IN THE COURT OF APPEALS OF NORTH CAROLINA

No. COA25-1024

Filed 1 July 2026

Pasquotank County, Nos. 24JT001027-690, 24JT001028-690, 24JT001029-690

In re:

D.A.S.,

E.D.S.,

U.J.R.S.

Appeal by respondent-mother from orders entered 29 July 2025 by Judge

Meader W. Harriss, III, in Pasquotank County District Court. Heard in the Court of

Appeals 2 June 2026.

Frank P. Hiner, IV, for petitioner-appellee Pasquotank County Department of

Social Services.

Administrative Office of the Courts, by NC GAL Appellate Counsel Matthew D.

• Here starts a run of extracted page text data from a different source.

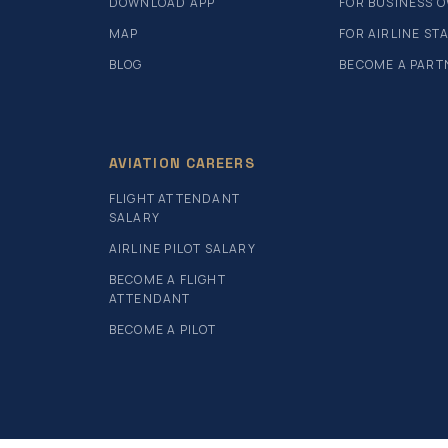
DOWNLOAD APP
FOR BUSINESS 
MAP
FOR AIRLINE ST
BLOG
BECOME A PART
AVIATION CAREERS
FLIGHT ATTENDANT
SALARY
AIRLINE PILOT SALARY
BECOME A FLIGHT
ATTENDANT
BECOME A PILOT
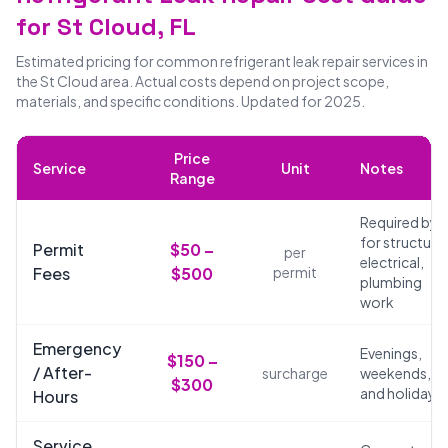
for St Cloud, FL
Estimated pricing for common refrigerant leak repair services in
the St Cloud area. Actual costs depend on project scope,
materials, and specific conditions. Updated for 2025.
Price
Service
Unit
Notes
Range
Required by 
for structural
Permit
$50 –
per
electrical,
Fees
$500
permit
plumbing
work
Emergency
Evenings,
$150 –
/ After-
surcharge
weekends,
$300
and holidays
Hours
Service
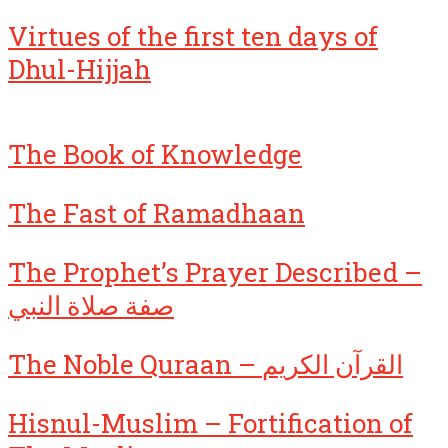
Virtues of the first ten days of
Dhul-Hijjah
The Book of Knowledge
The Fast of Ramadhaan
The Prophet’s Prayer Described –
صفة صلاة النبي
The Noble Quraan – القرآن الكريم
Hisnul-Muslim – Fortification of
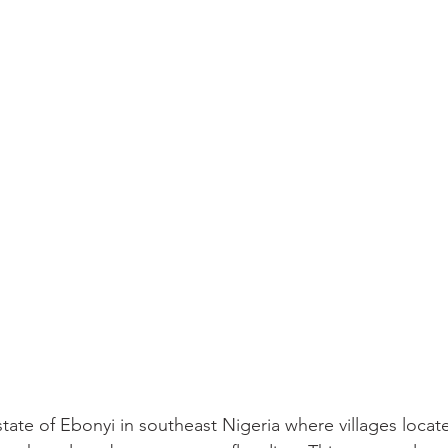
tate of Ebonyi in southeast Nigeria where villages locat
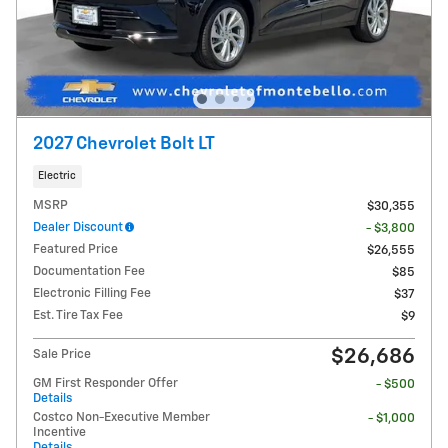
2027 Chevrolet Bolt LT
Electric
MSRP
$30,355
Dealer Discount
- $3,800
Featured Price
$26,555
Documentation Fee
$85
Electronic Filling Fee
$37
Est. Tire Tax Fee
$9
$26,686
Sale Price
GM First Responder Offer
- $500
Details
Costco Non-Executive Member
- $1,000
Incentive
Details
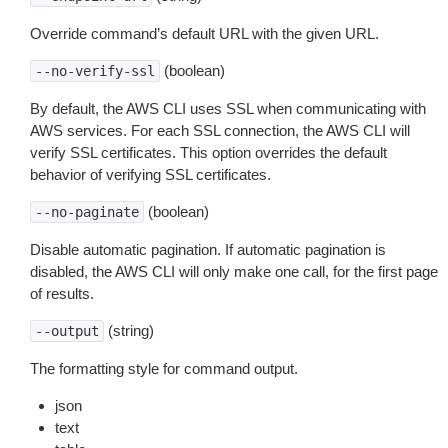
Override command’s default URL with the given URL.
(boolean)
--no-verify-ssl
By default, the AWS CLI uses SSL when communicating with
AWS services. For each SSL connection, the AWS CLI will
verify SSL certificates. This option overrides the default
behavior of verifying SSL certificates.
(boolean)
--no-paginate
Disable automatic pagination. If automatic pagination is
disabled, the AWS CLI will only make one call, for the first page
of results.
(string)
--output
The formatting style for command output.
json
text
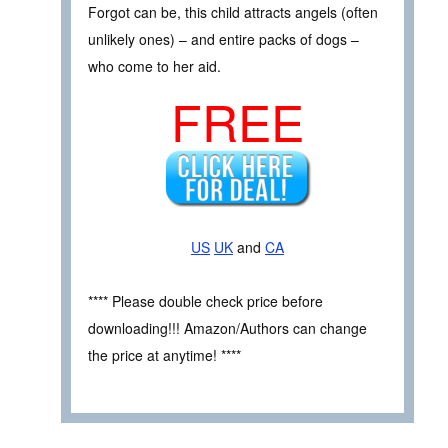
Forgot can be, this child attracts angels (often
unlikely ones) – and entire packs of dogs –
who come to her aid.
FREE
US
UK
and
CA
**** Please double check price before
downloading!!! Amazon/Authors can change
the price at anytime! ****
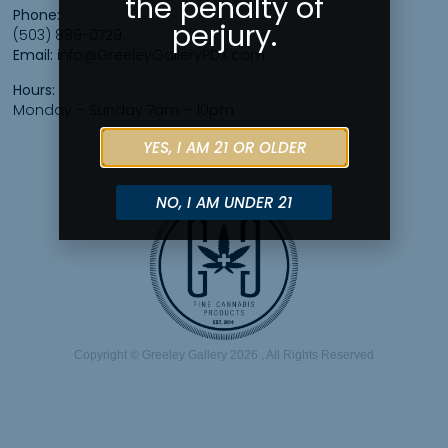
the penalty of
Phone:
perjury.
(503) 889-0729
Email:
info@GreeleyGalleryPDX.com
Hours:
Monday – Sunday 7am – 10pm
YES, I AM 21 OR OLDER
NO, I AM UNDER 21
Copyright © Greeley Gallery 2026 , All Rights Reserved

Wunsche, for appellee guardian ad litem.

Jason Senges for respondent-appellant mother.

ZACHARY, Judge.

Respondent-Mother appeals from (1) the trial court’s order adjudicating her

minor children “Dahlia,” “Emmett,” and “Uma”1 neglected; and (2) its disposition

1 We adopt the pseudonyms to which the parties stipulated in order to protect the identities of

the juveniles. See N.C.R. App. P. 42(b).

IN RE: D.A.S., E.D.S., U.J.R.S.

Opinion of the Court

order terminating Respondent-Mother’s parental rights to the children.2 On appeal,

Respondent-Mother argues that the court lacked subject-matter jurisdiction to hear

the case. After careful review, we affirm.

I. Procedural Background

On 26 October 2022, Petitioner Pasquotank County Department of Social

Services (“DSS”) filed petitions alleging that Dahlia, Emmett, and Uma were

“neglected juveniles” pursuant to N.C. Gen. Stat. § 7B-101(15). After a hearing, the

trial court entered an order on 7 February 2023 adjudicating the children neglected

and awarding custody to DSS.

In October 2024, DSS filed petitions to terminate Respondent-Mother’s

parental rights to Dahlia, Emmett, and Uma. DSS alleged the following grounds for

termination: 1) neglect, id. § 7B-1111(a)(1); 2) that Respondent-Mother had willfully

left the children in foster care or replacement outside the home for more than 12

months without showing reasonable progress toward correcting the conditions that

led to their removal, id. § 7B-1111(a)(2); and 3) Respondent-Mother’s willful failure

to pay a reasonable portion of the cost of the children’s care, id. § 7B-1111(a)(3).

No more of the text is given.